▸ **Try it**: Everything in the listing below should be written out again exactly, except the pictures.

▸ **Available data**:
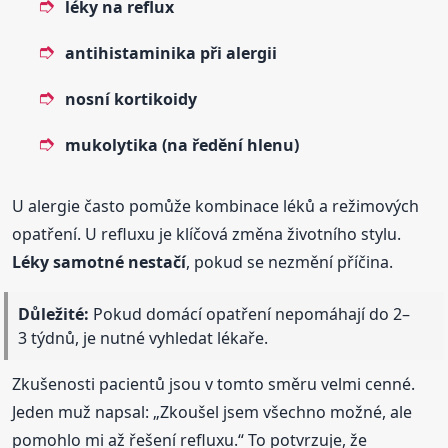
léky na reflux
antihistaminika při alergii
nosní kortikoidy
mukolytika (na ředění hlenu)
U alergie často pomůže kombinace léků a režimových
opatření. U refluxu je klíčová změna životního stylu.
Léky samotné nestačí
, pokud se nezmění příčina.
Důležité:
Pokud domácí opatření nepomáhají do 2–
3 týdnů, je nutné vyhledat lékaře.
Zkušenosti pacientů jsou v tomto směru velmi cenné.
Jeden muž napsal: „Zkoušel jsem všechno možné, ale
pomohlo mi až řešení refluxu.“ To potvrzuje, že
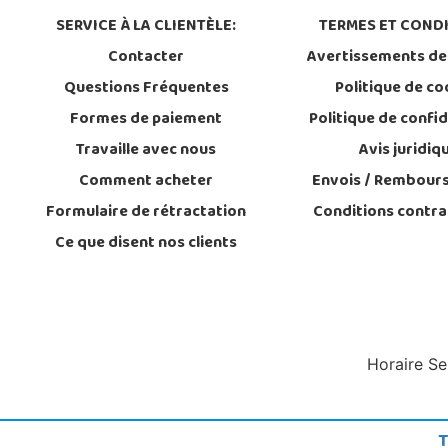
SERVICE À LA CLIENTÈLE:
TERMES ET CONDI
Contacter
Avertissements de
Questions Fréquentes
Politique de co
Formes de paiement
Politique de confid
Travaille avec nous
Avis juridiq
Comment acheter
Envois / Rembour
Formulaire de rétractation
Conditions contra
Ce que disent nos clients
Horaire Se
T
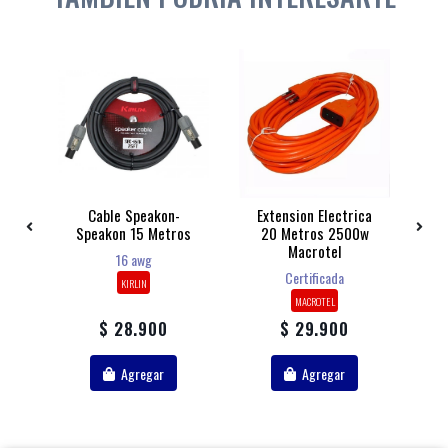
ica
Cable Speakon-
Extension Electrica
Al
Speakon 15 Metros
20 Metros 2500w
E
Macrotel
16 awg
Certificada
KIRLIN
MACROTEL
$ 28.900
$ 29.900
Agregar
Agregar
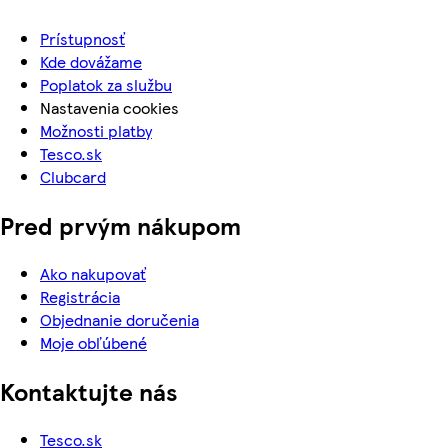
Prístupnosť
Kde dovážame
Poplatok za službu
Nastavenia cookies
Možnosti platby
Tesco.sk
Clubcard
Pred prvým nákupom
Ako nakupovať
Registrácia
Objednanie doručenia
Moje obľúbené
Kontaktujte nás
Tesco.sk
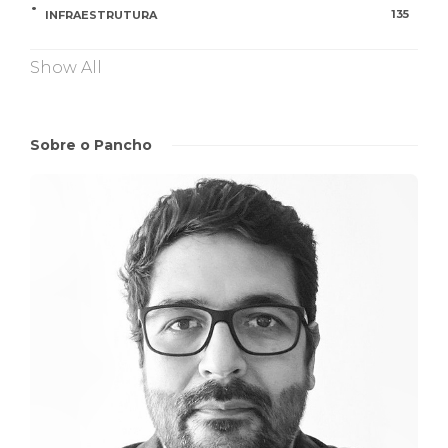
135
INFRAESTRUTURA
Show All
Sobre o Pancho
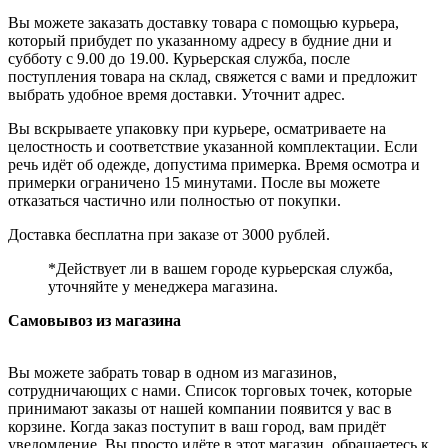
Вы можете заказать доставку товара с помощью курьера,
который прибудет по указанному адресу в будние дни и
субботу с 9.00 до 19.00. Курьерская служба, после
поступления товара на склад, свяжется с вами и предложит
выбрать удобное время доставки. Уточнит адрес.
Вы вскрываете упаковку при курьере, осматриваете на
целостность и соответствие указанной комплектации. Если
речь идёт об одежде, допустима примерка. Время осмотра и
примерки ограничено 15 минутами. После вы можете
отказаться частично или полностью от покупки.
Доставка бесплатна при заказе от 3000 рублей.
*Действует ли в вашем городе курьерская служба,
уточняйте у менеджера магазина.
Самовывоз из магазина
Вы можете забрать товар в одном из магазинов,
сотрудничающих с нами. Список торговых точек, которые
принимают заказы от нашей компании появится у вас в
корзине. Когда заказ поступит в ваш город, вам придёт
уведомление. Вы просто идёте в этот магазин, обращаетесь к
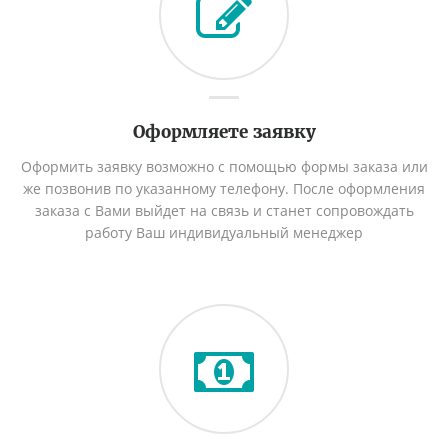
Оформляете заявку
Оформить заявку возможно с помощью формы заказа или
же позвонив по указанному телефону. После оформления
заказа с Вами выйдет на связь и станет сопровождать
работу Ваш индивидуальный менеджер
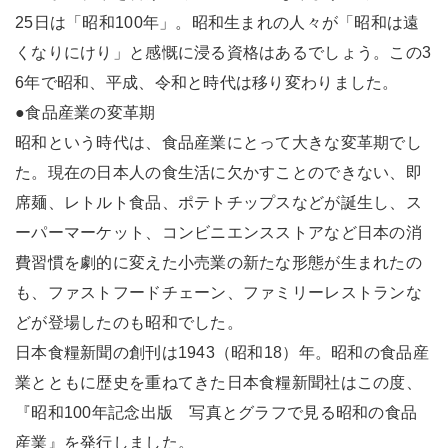
25日は「昭和100年」。昭和生まれの人々が「昭和は遠
くなりにけり」と感慨に浸る資格はあるでしょう。この3
6年で昭和、平成、令和と時代は移り変わりました。
●食品産業の変革期
昭和という時代は、食品産業にとって大きな変革期でし
た。現在の日本人の食生活に欠かすことのできない、即
席麺、レトルト食品、ポテトチップスなどが誕生し、ス
ーパーマーケット、コンビニエンスストアなど日本の消
費習慣を劇的に変えた小売業の新たな形態が生まれたの
も、ファストフードチェーン、ファミリーレストランな
どが登場したのも昭和でした。
日本食糧新聞の創刊は1943（昭和18）年。昭和の食品産
業とともに歴史を重ねてきた日本食糧新聞社はこの度、
『昭和100年記念出版 写真とグラフで見る昭和の食品
産業』を発行しました。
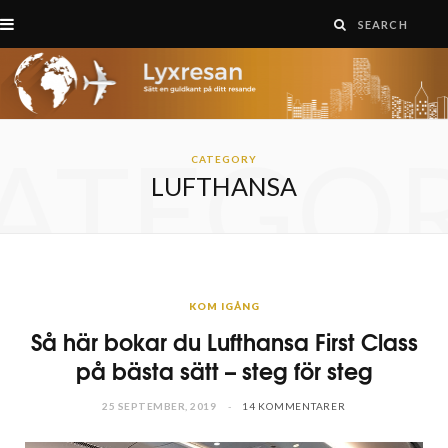
ATEGO
CATEGORY
LUFTHANSA
KOM IGÅNG
Så här bokar du Lufthansa First Class
på bästa sätt – steg för steg
25 SEPTEMBER, 2019
14 KOMMENTARER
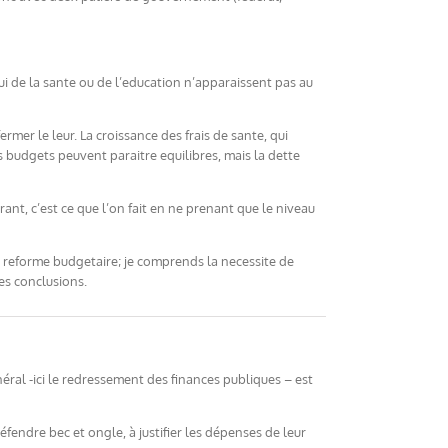
i de la sante ou de l’education n’apparaissent pas au
mer le leur. La croissance des frais de sante, qui
udgets peuvent paraitre equilibres, mais la dette
t, c’est ce que l’on fait en ne prenant que le niveau
 reforme budgetaire; je comprends la necessite de
es conclusions.
néral -ici le redressement des finances publiques – est
éfendre bec et ongle, à justifier les dépenses de leur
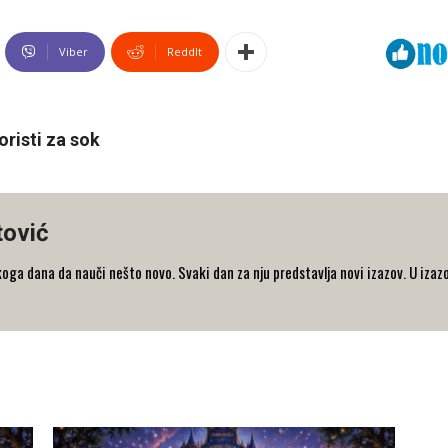
Viber
ReddIt
risti za sok
tović
koga dana da nauči nešto novo. Svaki dan za nju predstavlja novi izazov. U iza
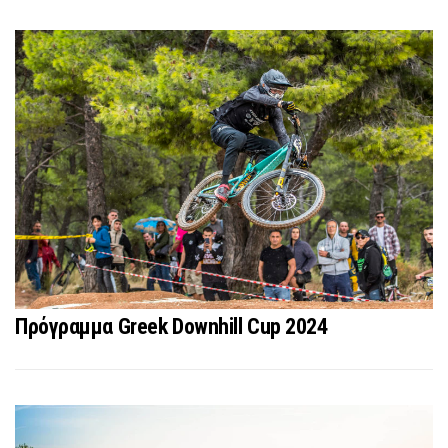
Πρόγραμμα Greek Downhill Cup 2024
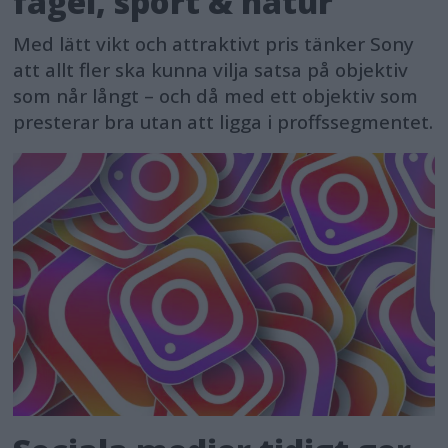
fågel, sport & natur
Med lätt vikt och attraktivt pris tänker Sony
att allt fler ska kunna vilja satsa på objektiv
som når långt – och då med ett objektiv som
presterar bra utan att ligga i proffssegmentet.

▸ **Answer box**:
léky na reflux
antihistaminika při alergii
nosní kortikoidy
mukolytika (na ředění hlenu)
U alergie často pomůže kombinace léků a režimových
opatření. U refluxu je klíčová změna životního stylu.
Léky samotné nestačí
, pokud se nezmění příčina.
Důležité:
Pokud domácí opatření nepomáhají do 2–
3 týdnů, je nutné vyhledat lékaře.
Zkušenosti pacientů jsou v tomto směru velmi cenné.
Jeden muž napsal: „Zkoušel jsem všechno možné, ale
pomohlo mi až řešení refluxu.“ To potvrzuje, že
SERVICE À LA CLIENTÈLE:
TERMES ET CONDI
Contacter
Avertissements de
Questions Fréquentes
Politique de co
Formes de paiement
Politique de confid
Travaille avec nous
Avis juridiq
Comment acheter
Envois / Rembour
Formulaire de rétractation
Conditions contra
Ce que disent nos clients
Horaire Se
T
ica
Cable Speakon-
Extension Electrica
Al
Speakon 15 Metros
20 Metros 2500w
E
Macrotel
16 awg
Certificada
KIRLIN
MACROTEL
$ 28.900
$ 29.900
Agregar
Agregar
Prístupnosť
Kde dovážame
Poplatok za službu
Nastavenia cookies
Možnosti platby
Tesco.sk
Clubcard
Pred prvým nákupom
Ako nakupovať
Registrácia
Objednanie doručenia
Moje obľúbené
Kontaktujte nás
Tesco.sk
135
INFRAESTRUTURA
Show All
Sobre o Pancho
Вы можете заказать доставку товара с помощью курьера,
который прибудет по указанному адресу в будние дни и
субботу с 9.00 до 19.00. Курьерская служба, после
поступления товара на склад, свяжется с вами и предложит
выбрать удобное время доставки. Уточнит адрес.
Вы вскрываете упаковку при курьере, осматриваете на
целостность и соответствие указанной комплектации. Если
речь идёт об одежде, допустима примерка. Время осмотра и
примерки ограничено 15 минутами. После вы можете
отказаться частично или полностью от покупки.
Доставка бесплатна при заказе от 3000 рублей.
*Действует ли в вашем городе курьерская служба,
уточняйте у менеджера магазина.
Самовывоз из магазина
Вы можете забрать товар в одном из магазинов,
сотрудничающих с нами. Список торговых точек, которые
принимают заказы от нашей компании появится у вас в
корзине. Когда заказ поступит в ваш город, вам придёт
уведомление. Вы просто идёте в этот магазин, обращаетесь к
Оформляете заявку
Оформить заявку возможно с помощью формы заказа или
же позвонив по указанному телефону. После оформления
заказа с Вами выйдет на связь и станет сопровождать
работу Ваш индивидуальный менеджер
25日は「昭和100年」。昭和生まれの人々が「昭和は遠
くなりにけり」と感慨に浸る資格はあるでしょう。この3
6年で昭和、平成、令和と時代は移り変わりました。
●食品産業の変革期
昭和という時代は、食品産業にとって大きな変革期でし
た。現在の日本人の食生活に欠かすことのできない、即
席麺、レトルト食品、ポテトチップスなどが誕生し、ス
ーパーマーケット、コンビニエンスストアなど日本の消
費習慣を劇的に変えた小売業の新たな形態が生まれたの
も、ファストフードチェーン、ファミリーレストランな
どが登場したのも昭和でした。
日本食糧新聞の創刊は1943（昭和18）年。昭和の食品産
業とともに歴史を重ねてきた日本食糧新聞社はこの度、
『昭和100年記念出版 写真とグラフで見る昭和の食品
産業』を発行しました。
ATEGO
CATEGORY
LUFTHANSA
KOM IGÅNG
Så här bokar du Lufthansa First Class
på bästa sätt – steg för steg
25 SEPTEMBER, 2019
14 KOMMENTARER
i de la sante ou de l’education n’apparaissent pas au
mer le leur. La croissance des frais de sante, qui
udgets peuvent paraitre equilibres, mais la dette
t, c’est ce que l’on fait en ne prenant que le niveau
 reforme budgetaire; je comprends la necessite de
es conclusions.
néral -ici le redressement des finances publiques – est
éfendre bec et ongle, à justifier les dépenses de leur
Viber
ReddIt
risti za sok
tović
koga dana da nauči nešto novo. Svaki dan za nju predstavlja novi izazov. U iza
Πρόγραμμα Greek Downhill Cup 2024
fågel, sport & natur
Med lätt vikt och attraktivt pris tänker Sony
att allt fler ska kunna vilja satsa på objektiv
som når långt – och då med ett objektiv som
presterar bra utan att ligga i proffssegmentet.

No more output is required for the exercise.